Dört gün süren sanat terapisi atölyelerinde neler yapılıyor?r> Kişi kendisini genellikle daha büyük bir şey olarak yaşıyor ve algılıyor. Önce kişi büyük resimde maksimum potansiyelinde kim? Bunu keşfetmesini bununla ilgili farkındalık yaratmasını sağlamaya çalışıyoruz. Akıl boyutu, sezgi boyutu, enerji boyutu, duygu boyutu ve beden boyutu diye ayırarak varlığın beş boyutu diyoruz. Bu beş boyutta çalışmalar yapıyoruz. Kişinin aklıyla, duygusuyla, sezgisiyle, bedeniyle ve enerjisiyle potansiyelinde ne olabilir diye soruyoruz. Eğer kötü alışkanlıkları varsa bu alışkanlıkları nasıl dönüştürebilir diye odaklanıyoruz. Sonra zor kısıma geliyoruz. Kişinin döngüleri yani geçmişten bugüne onu bloklayan, engelleyen döngüleri varsa, mevcut durumda ne yaşıyorsa, o yaşadıklarının geçmişten bugüne gelen belli kalıplarına bakıyoruz. Hep bunu yaşıyor mu, o an mı yaşıyor? Ve buradan da bilinçaltındaki tıkanmış enerji noktalarına bakıyoruz ve eğer bunların içinde sürekli tekrar eden varsa ona eğiliyoruz. Mesela kişi yaşadığı bütün ilişkilerde aldatılıyor olabilir ya da hep aynı tip onu ezen patronlarla çalışabiliyor. Bunlar döngü haline gelmiş mi ona bakıyoruz. Sanat terapisinde bilinçaltı ve döngülerle çalışma yapıyoruz orada kişi neye hazırsa onu temizlemeye çalışıyoruz. Manyetik alandaki çekim yani beden ve enerji boyutunda çekimi yüksek frekansa, pozitife çekebilmek için bilinçaltındaki bu negatifleri temizlemek zorundayız. Dördüncü günde artık kişinin kendi içindeki güçleri fark etmesi ile ortak bir vizyon görüşmesi yapıyoruz.
Size gelemeyenler için tavsiyeleriniz neler?

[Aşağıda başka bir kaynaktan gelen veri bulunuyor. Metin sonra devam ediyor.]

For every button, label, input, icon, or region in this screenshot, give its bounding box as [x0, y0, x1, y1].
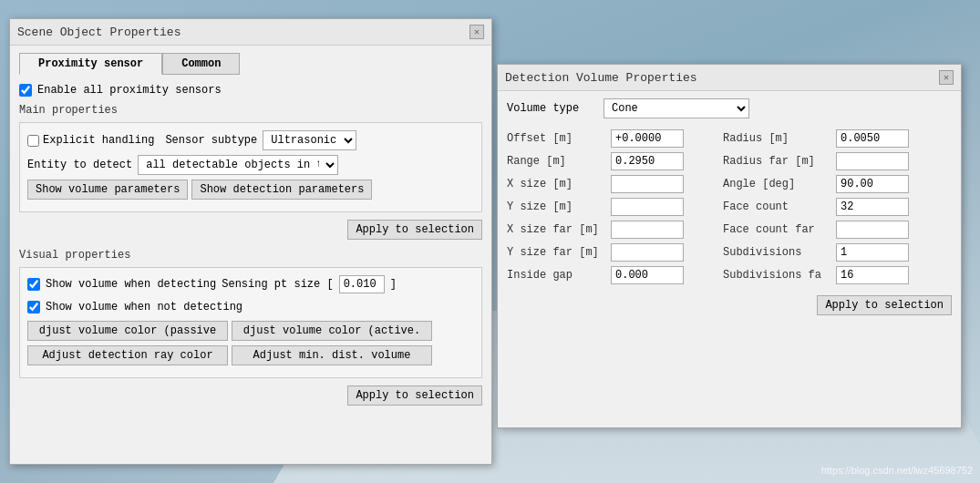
face-count-far-input[interactable] — [836, 221, 909, 239]
show-vol-not-detecting-row: Show volume when not detecting — [27, 301, 474, 313]
adjust-active-btn[interactable]: djust volume color (active. — [232, 321, 432, 341]
range-label: Range [m] — [507, 152, 607, 170]
inside-gap-input[interactable] — [611, 266, 684, 284]
visual-properties-label: Visual properties — [19, 249, 482, 262]
radius-far-input[interactable] — [836, 152, 909, 170]
ysize-far-label: Y size far [m] — [507, 243, 607, 262]
enable-proximity-row: Enable all proximity sensors — [19, 84, 482, 97]
xsize-far-label: X size far [m] — [507, 221, 607, 239]
detection-panel-close[interactable]: ✕ — [939, 70, 954, 85]
scene-panel-content: Proximity sensor Common Enable all proxi… — [10, 46, 491, 413]
radius-input[interactable] — [836, 129, 909, 148]
color-btns-row-2: Adjust detection ray color Adjust min. d… — [27, 345, 474, 365]
xsize-far-input[interactable] — [611, 221, 684, 239]
entity-label: Entity to detect — [27, 159, 132, 171]
range-input[interactable] — [611, 152, 684, 170]
adjust-passive-btn[interactable]: djust volume color (passive — [27, 321, 228, 341]
explicit-handling-checkbox[interactable] — [27, 135, 39, 147]
show-detection-btn[interactable]: Show detection parameters — [191, 180, 372, 200]
sensing-pt-label: Sensing pt size [ — [222, 278, 333, 291]
scene-panel-close[interactable]: ✕ — [469, 25, 484, 39]
sensing-pt-input[interactable] — [339, 275, 385, 293]
angle-input[interactable] — [836, 175, 909, 193]
detection-volume-properties-panel: Detection Volume Properties ✕ Volume typ… — [497, 64, 962, 428]
scene-tab-bar: Proximity sensor Common — [19, 53, 482, 75]
main-properties-label: Main properties — [19, 104, 482, 117]
volume-type-select[interactable]: Cone Sphere Box Disc Pyramid Cylinder — [603, 98, 749, 118]
apply-selection-btn-1[interactable]: Apply to selection — [347, 220, 482, 240]
radius-far-label: Radius far [m] — [723, 152, 832, 170]
face-count-label: Face count — [723, 198, 832, 216]
offset-input[interactable] — [611, 129, 684, 148]
ysize-far-input[interactable] — [611, 243, 684, 262]
xsize-label: X size [m] — [507, 175, 607, 193]
sensing-pt-close: ] — [390, 278, 397, 291]
apply-selection-btn-2[interactable]: Apply to selection — [347, 385, 482, 406]
sensor-subtype-label: Sensor subtype — [165, 134, 257, 147]
detection-panel-titlebar: Detection Volume Properties ✕ — [498, 65, 961, 91]
sensor-subtype-select[interactable]: Ultrasonic Infrared Laser — [263, 130, 356, 150]
subdivisions-input[interactable] — [836, 243, 909, 262]
enable-proximity-checkbox[interactable] — [19, 84, 32, 97]
explicit-handling-group: Explicit handling — [27, 134, 154, 147]
fields-grid: Offset [m] Radius [m] Range [m] Radius f… — [507, 129, 952, 284]
apply-1-container: Apply to selection — [19, 220, 482, 240]
detection-apply-btn[interactable]: Apply to selection — [817, 295, 952, 315]
offset-label: Offset [m] — [507, 129, 607, 148]
apply-2-container: Apply to selection — [19, 385, 482, 406]
color-btns-row-1: djust volume color (passive djust volume… — [27, 321, 474, 341]
detection-apply-container: Apply to selection — [507, 295, 952, 315]
watermark: https://blog.csdn.net/lwz45698752 — [821, 465, 973, 476]
adjust-ray-btn[interactable]: Adjust detection ray color — [27, 345, 228, 365]
explicit-handling-row: Explicit handling Sensor subtype Ultraso… — [27, 130, 474, 150]
show-buttons-row: Show volume parameters Show detection pa… — [27, 180, 474, 200]
scene-object-properties-panel: Scene Object Properties ✕ Proximity sens… — [9, 18, 492, 465]
angle-label: Angle [deg] — [723, 175, 832, 193]
inside-gap-label: Inside gap — [507, 266, 607, 284]
detection-panel-title: Detection Volume Properties — [505, 71, 697, 85]
show-vol-detecting-row: Show volume when detecting Sensing pt si… — [27, 275, 474, 293]
subdivisions-far-input[interactable] — [836, 266, 909, 284]
ysize-label: Y size [m] — [507, 198, 607, 216]
main-properties-box: Explicit handling Sensor subtype Ultraso… — [19, 122, 482, 212]
explicit-handling-label: Explicit handling — [43, 134, 154, 147]
volume-type-row: Volume type Cone Sphere Box Disc Pyramid… — [507, 98, 952, 118]
face-count-input[interactable] — [836, 198, 909, 216]
visual-properties-box: Show volume when detecting Sensing pt si… — [19, 267, 482, 378]
subdivisions-far-label: Subdivisions fa — [723, 266, 832, 284]
scene-panel-titlebar: Scene Object Properties ✕ — [10, 19, 491, 46]
show-vol-detecting-label: Show volume when detecting — [46, 278, 216, 291]
show-vol-detecting-checkbox[interactable] — [27, 278, 40, 291]
entity-select[interactable]: all detectable objects in the sc — [138, 155, 338, 175]
scene-panel-title: Scene Object Properties — [17, 26, 181, 39]
tab-proximity-sensor[interactable]: Proximity sensor — [19, 53, 162, 75]
xsize-input[interactable] — [611, 175, 684, 193]
show-vol-not-detecting-checkbox[interactable] — [27, 301, 40, 313]
subdivisions-label: Subdivisions — [723, 243, 832, 262]
volume-type-label: Volume type — [507, 102, 598, 115]
face-count-far-label: Face count far — [723, 221, 832, 239]
entity-to-detect-row: Entity to detect all detectable objects … — [27, 155, 474, 175]
tab-common[interactable]: Common — [162, 53, 240, 75]
show-vol-not-detecting-label: Show volume when not detecting — [46, 301, 242, 313]
adjust-min-btn[interactable]: Adjust min. dist. volume — [232, 345, 432, 365]
detection-panel-content: Volume type Cone Sphere Box Disc Pyramid… — [498, 91, 961, 323]
show-volume-btn[interactable]: Show volume parameters — [27, 180, 188, 200]
ysize-input[interactable] — [611, 198, 684, 216]
radius-label: Radius [m] — [723, 129, 832, 148]
enable-proximity-label: Enable all proximity sensors — [37, 84, 222, 97]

Kişiler en çok nasıl duygular yaşadıklarını not etsinler. Uyanık olduğu saatler hangi duygularla geçiyor? Neşe ile mi, sevgi ile mi, iyi mi hissediyor, kızgın mı, öfke ile mi, kıskançlık ile mi zamanını geçiriyor? Mesela yorgun hissediyor ise kesin kendine bakmalı. Sürekli yorgunluk varsa altında mutlaka stres kaynaklı bir şey vardır. Ona bakması, onun temizlenmesi lazım. Çünkü duygu direkt bedenin hissiyatı.. Dolayısıyla kendisine bir duygu skalası yaratsın. Ben günümü en çok hangi duygularla geçiriyorum diye. Kişinin “Ben mutlu bir insan olmalıyım” idealleştirmesinden kaçması lazım. Çünkü sürekli mutluluk diye bir şey yok. İnişli, çıkışlı hayat var. Önemli olan nasıl baş edip çıktığın. Hangi baş etme becerilerinle çıkıyorsun? İkinci adım, kişinin hangi durumlarda nasıl davrandığını fark etmesi. Bu farkındalığı yaratmak lazım. “Nasıl baş ediyorum ya da baş edemiyorum. Baş edemediğimde neler yaşıyorum?” Üçüncü adım sonuçları görebilmesi olmalı. “Hangi sonuçları daha çok yaşıyorum?” diyebilmeli. Dördüncü adım da ise kendine şu soruyu sormalı; “Bu durumun tam tersini yaşıyor olsaydım, ben bunun pozitif tarafını yaşıyor olsaydım ne yaşardım, nasıl hissederdim?” Ve bu yanıtları mutlaka yazmalı. Zihinde hayal etmeli. İnsan kendine günde 20- 30 dakika mutlaka ayırabilmeli. O dakikalar çok önemli. Kendini döverek değil, sorun düşünerek değil, kendisi ile ilgili olmak istediği bir imajı hayal ederek veya sadece güzel bir müzik dinleyerek 20-30 dakika geçirmeli.